D2.516 - Can social media track seasonal allergy burden? An evidence-weighted geo-location pipeline and validation against airborne pollen exposure in Augsburg, Germany

Poster abstract

Background

Digital traces from social media may complement traditional aeroallergen surveillance by capturing population symptom experience and public awareness. However, separating symptom reporting from general attention and disentangling pollen from co-exposures remain key challenges. The aim was to evaluate whether geo-located Twitter posts can track seasonal allergy-related burden in a European city by linking daily tweet-derived signals to pollen monitoring and environmental covariates.

Method

We collected geo-referenced Twitter posts within predefined city bounding boxes using a multilingual allergy-related keyword list. Tweets were stored as a partitioned Parquet dataset and assigned to location via a hierarchical geo-assignment framework using coordinates, place bounding-box overlap, and an uncertainty score (0–3). Daily symptom-flag and pollen-awareness signals were derived. For Augsburg (2 March–16 May 2023), these signals were linked with daily pollen totals and taxa, meteorology, and air-quality data.
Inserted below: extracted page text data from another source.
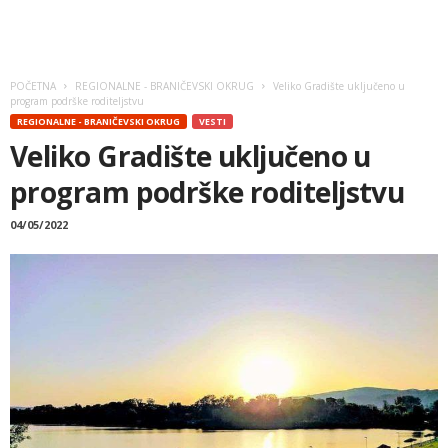
POČETNA
REGIONALNE - BRANIČEVSKI OKRUG
Veliko Gradište uključeno u
program podrške roditeljstvu
REGIONALNE - BRANIČEVSKI OKRUG
VESTI
Veliko Gradište uključeno u
program podrške roditeljstvu
04/05/2022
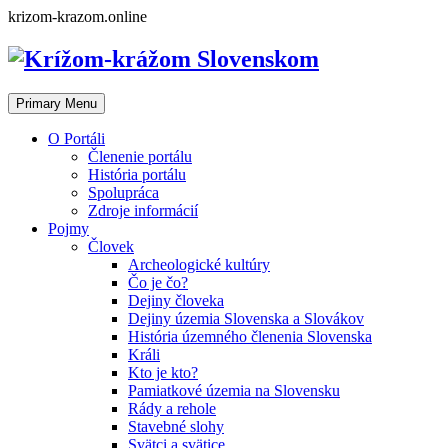
Skip
krizom-krazom.online
to
content
Primary Menu
O Portáli
Členenie portálu
História portálu
Spolupráca
Zdroje informácií
Pojmy
Človek
Archeologické kultúry
Čo je čo?
Dejiny človeka
Dejiny územia Slovenska a Slovákov
História územného členenia Slovenska
Králi
Kto je kto?
Pamiatkové územia na Slovensku
Rády a rehole
Stavebné slohy
Svätci a svätice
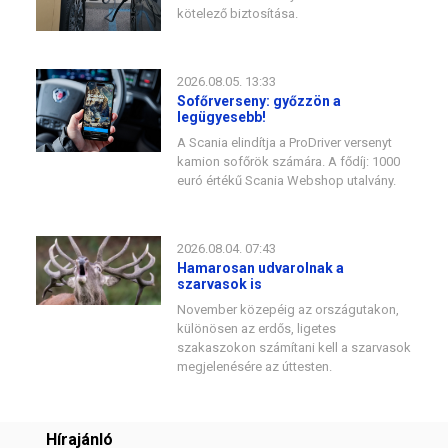
kötelező biztosítása.
2026.08.05. 13:33
Sofőrverseny: győzzön a
legügyesebb!
A Scania elindítja a ProDriver versenyt
kamion sofőrök számára. A fődíj: 1000
euró értékű Scania Webshop utalvány.
2026.08.04. 07:43
Hamarosan udvarolnak a
szarvasok is
November közepéig az országutakon,
különösen az erdős, ligetes
szakaszokon számítani kell a szarvasok
megjelenésére az úttesten.
Hírajánló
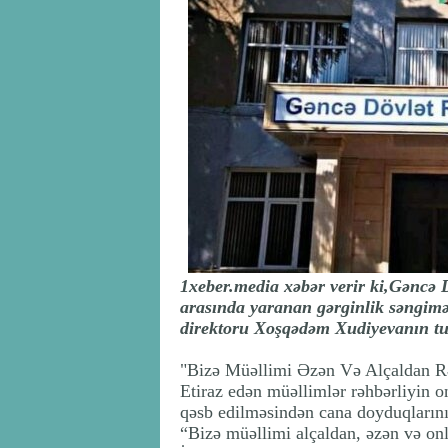
1xeber.media xəbər verir ki,Gəncə D
arasında yaranan gərginlik səngimək
direktoru Xoşqədəm Xudiyevanın tutd
"Bizə Müəllimi Əzən Və Alçaldan R
Etiraz edən müəllimlər rəhbərliyin 
qəsb edilməsindən cana doyduqlarını b
“Bizə müəllimi alçaldan, əzən və onl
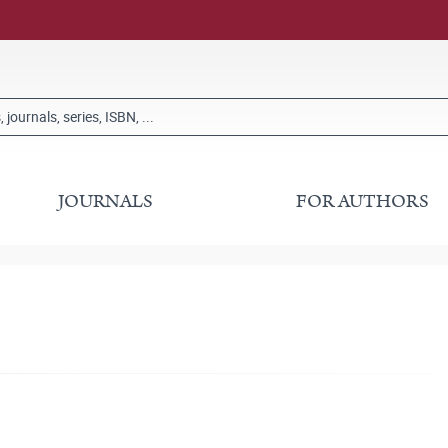
JOURNALS
FOR AUTHORS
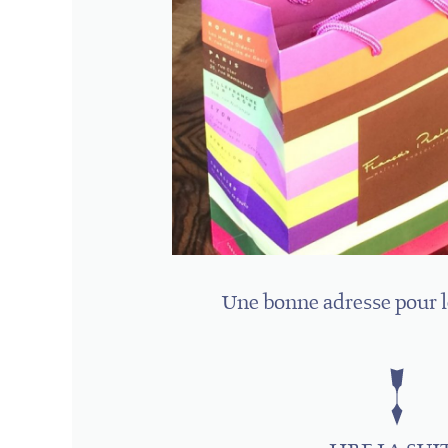
Une bonne adresse pour 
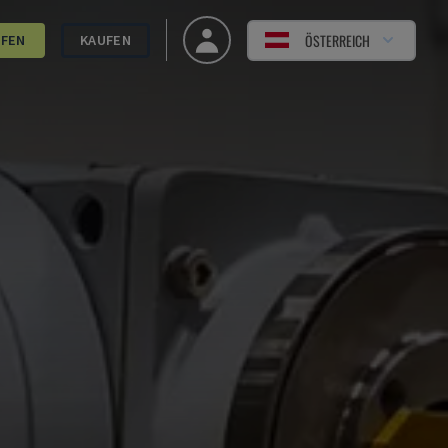
ÖSTERREICH
UFEN
KAUFEN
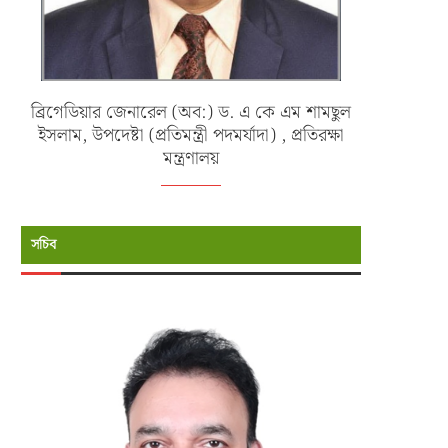
ব্রিগেডিয়ার জেনারেল (অব:) ড. এ কে এম শামছুল
ইসলাম, উপদেষ্টা (প্রতিমন্ত্রী পদমর্যাদা) , প্রতিরক্ষা
মন্ত্রণালয়
সচিব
Associations were examined using time-series overlays, lagged correlations, partial Spearman correlation, and exploratory negative binomial regression.

Results

Symptom-flag tweets increased during the main pollen season and visually aligned with pronounced pollen peaks. After adjustment for meteorology and air quality, symptom-flag tweets showed a positive association with pollen total (partial Spearman r = 0.120; 76 complete-case days). Lag analyses indicated heterogeneous timing and strength across pollen taxa, with modest effect sizes and no universal lag structure. In contrast, the pollen-awareness signal remained elevated even during low measured pollen, consistent with information-seeking, seasonal anticipation, and contextual drivers beyond contemporaneous exposure. Exploratory multi-exposure models suggested non-linear pollen–symptom relationships and highlighted the potential relevance of co-exposures, particularly ozone/nitrogen dioxide and pollen.

Conclusion

Geo-located Twitter data can complement traditional aeroallergen monitoring, but only when symptom-like posts are distinguished from attention-driven activity and environmental co-exposures are accounted for. Our findings highlight the potential of social media as an additional indicator on seasonal allergy burden, motivating broader multi-city, multi-year validation.